His mouth twitched in something that might’ve been amusement. “To us, it is not madness. He has never looked at anyone as he looks at you. It unsettles the pack. But it also shields you. They will not dare touch what he has claimed.”

“Oh, yay. Protected by fear. My favorite safety blanket.”

He glanced at me, eyes thoughtful. “You jest. But you do not understand. The Alpha’s obsession is law. It binds us as surely as his command.”

Great. Translation: everyone in this fortress treated me like nuclear waste in a pretty dress—not because they liked me, but because they feared him.

I wanted to laugh, cry, and throw up, all at once.

By nightfall, I was exhausted. Not just from being paraded like a prize goat, but from the weight of all those stares, all that whispered fear.

Lucian returned to me in the chamber he’d assigned—bigger than the cell, but still more dungeon-chic than I preferred. He dismissed the guards with a flick of his hand and approached me slowly, like I was something fragile.

“You saw today,” he said. Not a question.

I hugged my knees on the bed. “Yeah. You’re busy. And terrifying.
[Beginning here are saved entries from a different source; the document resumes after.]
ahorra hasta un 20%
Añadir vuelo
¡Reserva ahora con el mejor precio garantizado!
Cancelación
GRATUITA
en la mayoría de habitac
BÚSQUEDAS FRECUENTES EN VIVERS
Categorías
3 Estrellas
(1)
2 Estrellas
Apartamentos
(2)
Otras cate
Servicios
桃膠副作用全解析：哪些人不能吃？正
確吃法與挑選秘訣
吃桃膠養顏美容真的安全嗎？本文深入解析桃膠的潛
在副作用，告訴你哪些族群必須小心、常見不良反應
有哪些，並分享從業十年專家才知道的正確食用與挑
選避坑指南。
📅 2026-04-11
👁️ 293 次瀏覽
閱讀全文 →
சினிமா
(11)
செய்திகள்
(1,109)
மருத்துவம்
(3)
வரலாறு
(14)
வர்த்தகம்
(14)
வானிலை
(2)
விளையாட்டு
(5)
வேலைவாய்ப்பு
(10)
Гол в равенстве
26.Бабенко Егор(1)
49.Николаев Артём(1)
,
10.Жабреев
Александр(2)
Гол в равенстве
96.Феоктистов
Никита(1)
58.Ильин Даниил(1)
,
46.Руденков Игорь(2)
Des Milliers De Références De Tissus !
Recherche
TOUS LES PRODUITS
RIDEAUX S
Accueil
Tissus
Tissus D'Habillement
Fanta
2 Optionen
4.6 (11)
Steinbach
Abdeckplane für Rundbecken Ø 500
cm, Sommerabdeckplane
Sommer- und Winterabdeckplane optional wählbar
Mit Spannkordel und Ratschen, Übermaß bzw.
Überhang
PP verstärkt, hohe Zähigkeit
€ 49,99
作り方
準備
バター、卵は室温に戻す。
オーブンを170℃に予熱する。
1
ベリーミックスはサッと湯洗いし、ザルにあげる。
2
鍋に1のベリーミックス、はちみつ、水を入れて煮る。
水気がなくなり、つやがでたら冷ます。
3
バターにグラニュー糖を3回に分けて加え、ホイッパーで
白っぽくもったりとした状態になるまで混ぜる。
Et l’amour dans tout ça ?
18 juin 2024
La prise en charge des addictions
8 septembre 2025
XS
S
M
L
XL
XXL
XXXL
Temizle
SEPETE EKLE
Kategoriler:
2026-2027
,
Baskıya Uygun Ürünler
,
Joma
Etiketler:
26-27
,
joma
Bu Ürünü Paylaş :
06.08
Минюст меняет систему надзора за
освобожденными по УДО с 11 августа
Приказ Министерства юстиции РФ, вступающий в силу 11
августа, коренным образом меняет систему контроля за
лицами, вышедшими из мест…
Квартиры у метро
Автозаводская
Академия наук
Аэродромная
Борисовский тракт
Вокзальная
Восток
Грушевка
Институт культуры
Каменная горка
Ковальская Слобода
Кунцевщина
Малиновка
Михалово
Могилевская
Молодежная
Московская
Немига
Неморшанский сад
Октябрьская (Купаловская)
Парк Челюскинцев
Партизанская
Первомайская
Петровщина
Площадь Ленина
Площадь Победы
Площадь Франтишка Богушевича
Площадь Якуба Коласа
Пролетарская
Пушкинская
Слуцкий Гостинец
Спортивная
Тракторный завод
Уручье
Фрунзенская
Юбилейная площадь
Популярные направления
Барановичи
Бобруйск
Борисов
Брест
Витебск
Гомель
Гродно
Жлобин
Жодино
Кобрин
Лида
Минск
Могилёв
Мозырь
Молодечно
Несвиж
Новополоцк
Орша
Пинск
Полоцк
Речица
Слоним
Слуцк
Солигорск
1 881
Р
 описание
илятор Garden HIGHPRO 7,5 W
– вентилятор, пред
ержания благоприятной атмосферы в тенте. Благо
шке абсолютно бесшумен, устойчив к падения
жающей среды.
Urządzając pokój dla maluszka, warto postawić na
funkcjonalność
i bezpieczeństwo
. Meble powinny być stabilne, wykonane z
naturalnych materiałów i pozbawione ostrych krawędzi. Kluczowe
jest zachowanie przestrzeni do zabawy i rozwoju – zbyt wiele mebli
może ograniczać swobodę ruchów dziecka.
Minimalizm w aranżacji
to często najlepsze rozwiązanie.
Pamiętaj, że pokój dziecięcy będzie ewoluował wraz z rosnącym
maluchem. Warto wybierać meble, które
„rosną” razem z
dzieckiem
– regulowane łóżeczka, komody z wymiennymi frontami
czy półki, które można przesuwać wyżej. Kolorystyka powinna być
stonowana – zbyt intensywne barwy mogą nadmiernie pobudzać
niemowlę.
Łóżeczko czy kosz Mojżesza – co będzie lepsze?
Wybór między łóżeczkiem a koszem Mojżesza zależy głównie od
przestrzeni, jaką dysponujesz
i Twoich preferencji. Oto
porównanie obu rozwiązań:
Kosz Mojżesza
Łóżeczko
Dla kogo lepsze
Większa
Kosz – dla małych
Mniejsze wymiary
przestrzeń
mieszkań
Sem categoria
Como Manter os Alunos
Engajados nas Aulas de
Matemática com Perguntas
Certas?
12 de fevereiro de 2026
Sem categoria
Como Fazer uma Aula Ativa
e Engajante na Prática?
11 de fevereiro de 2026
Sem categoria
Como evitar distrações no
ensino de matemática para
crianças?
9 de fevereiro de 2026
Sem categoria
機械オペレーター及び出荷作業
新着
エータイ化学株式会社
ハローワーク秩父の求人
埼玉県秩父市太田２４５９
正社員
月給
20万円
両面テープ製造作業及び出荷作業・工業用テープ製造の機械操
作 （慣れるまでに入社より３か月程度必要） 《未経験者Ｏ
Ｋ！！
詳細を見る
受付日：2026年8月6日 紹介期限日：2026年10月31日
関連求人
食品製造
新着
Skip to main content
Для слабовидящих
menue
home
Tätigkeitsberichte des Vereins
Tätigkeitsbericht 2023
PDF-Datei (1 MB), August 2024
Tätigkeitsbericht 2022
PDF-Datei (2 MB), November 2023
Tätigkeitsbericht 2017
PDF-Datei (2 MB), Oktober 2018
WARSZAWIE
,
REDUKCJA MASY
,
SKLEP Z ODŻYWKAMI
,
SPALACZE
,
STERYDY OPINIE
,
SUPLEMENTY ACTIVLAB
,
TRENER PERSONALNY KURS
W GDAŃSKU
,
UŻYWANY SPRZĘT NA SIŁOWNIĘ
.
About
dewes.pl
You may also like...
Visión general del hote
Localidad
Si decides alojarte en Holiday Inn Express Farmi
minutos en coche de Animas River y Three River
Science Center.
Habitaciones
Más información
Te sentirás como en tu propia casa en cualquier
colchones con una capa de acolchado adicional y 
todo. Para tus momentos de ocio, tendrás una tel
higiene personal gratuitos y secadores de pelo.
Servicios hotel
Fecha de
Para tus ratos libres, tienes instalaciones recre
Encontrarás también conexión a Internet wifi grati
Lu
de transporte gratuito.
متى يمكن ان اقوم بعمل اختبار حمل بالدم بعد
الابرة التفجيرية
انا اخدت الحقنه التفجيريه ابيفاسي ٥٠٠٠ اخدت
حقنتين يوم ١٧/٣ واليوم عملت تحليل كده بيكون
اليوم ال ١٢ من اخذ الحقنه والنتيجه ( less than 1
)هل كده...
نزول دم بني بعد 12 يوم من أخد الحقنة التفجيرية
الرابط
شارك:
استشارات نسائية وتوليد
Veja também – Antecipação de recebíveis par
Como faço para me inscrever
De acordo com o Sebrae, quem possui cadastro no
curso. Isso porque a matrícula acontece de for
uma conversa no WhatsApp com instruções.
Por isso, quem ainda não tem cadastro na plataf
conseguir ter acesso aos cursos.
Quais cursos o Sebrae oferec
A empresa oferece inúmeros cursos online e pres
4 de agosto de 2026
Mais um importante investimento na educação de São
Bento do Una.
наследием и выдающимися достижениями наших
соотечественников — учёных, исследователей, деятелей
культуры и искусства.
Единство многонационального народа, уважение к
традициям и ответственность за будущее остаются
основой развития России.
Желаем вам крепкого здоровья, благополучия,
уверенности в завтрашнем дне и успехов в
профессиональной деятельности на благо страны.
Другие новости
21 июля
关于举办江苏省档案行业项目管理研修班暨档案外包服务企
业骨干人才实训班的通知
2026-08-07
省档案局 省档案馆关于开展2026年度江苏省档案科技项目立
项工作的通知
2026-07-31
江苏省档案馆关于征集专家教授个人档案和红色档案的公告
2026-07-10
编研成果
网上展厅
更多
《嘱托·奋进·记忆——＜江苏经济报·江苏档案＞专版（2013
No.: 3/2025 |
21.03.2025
And possibly running a castle-wide intimidation cult.”

He knelt in front of me, eyes level with mine. “Do you fear me?”

“Yes,” I admitted, because lying felt useless. “And I hate that part of me doesn’t.”

His hand lifted, brushing a thumb across my cheekbone with devastating gentleness. Sparks flared, traitorous and warm.

“You will learn,” he said softly. “That fear is not always an enemy. Sometimes it is what keeps you alive.”

I swallowed hard, heart thundering.

Because in that moment, with his touch burning against my skin and his world closing around me like iron bars, I realized two terrifying truths:

First, I was already part of his world, whether I wanted to be or not. Second, some small, treacherous part of me didn’t want to leave.